↓

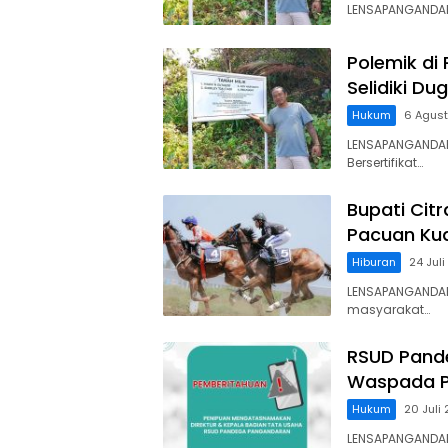
LENSAPANGANDARA
Polemik di
Selidiki D
Hukum
6 Agus
LENSAPANGANDAR
Bersertifikat…
Bupati Cit
Pacuan Kud
Hiburan
24 Jul
LENSAPANGANDAR
masyarakat…
RSUD Pand
Waspada P
Hukum
20 Juli
LENSAPANGANDA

↑

* WHAT YOU HAVE TO DO *
Where a record above holds a picture, drop the picture and print the rest exactly.

* YOUR RESPONSE *
LENSAPANGANDARA
Polemik di
Selidiki D
Hukum
6 Agus
LENSAPANGANDAR
Bersertifikat…
Bupati Cit
Pacuan Kud
Hiburan
24 Jul
LENSAPANGANDAR
masyarakat…
RSUD Pand
Waspada P
Hukum
20 Juli
LENSAPANGANDA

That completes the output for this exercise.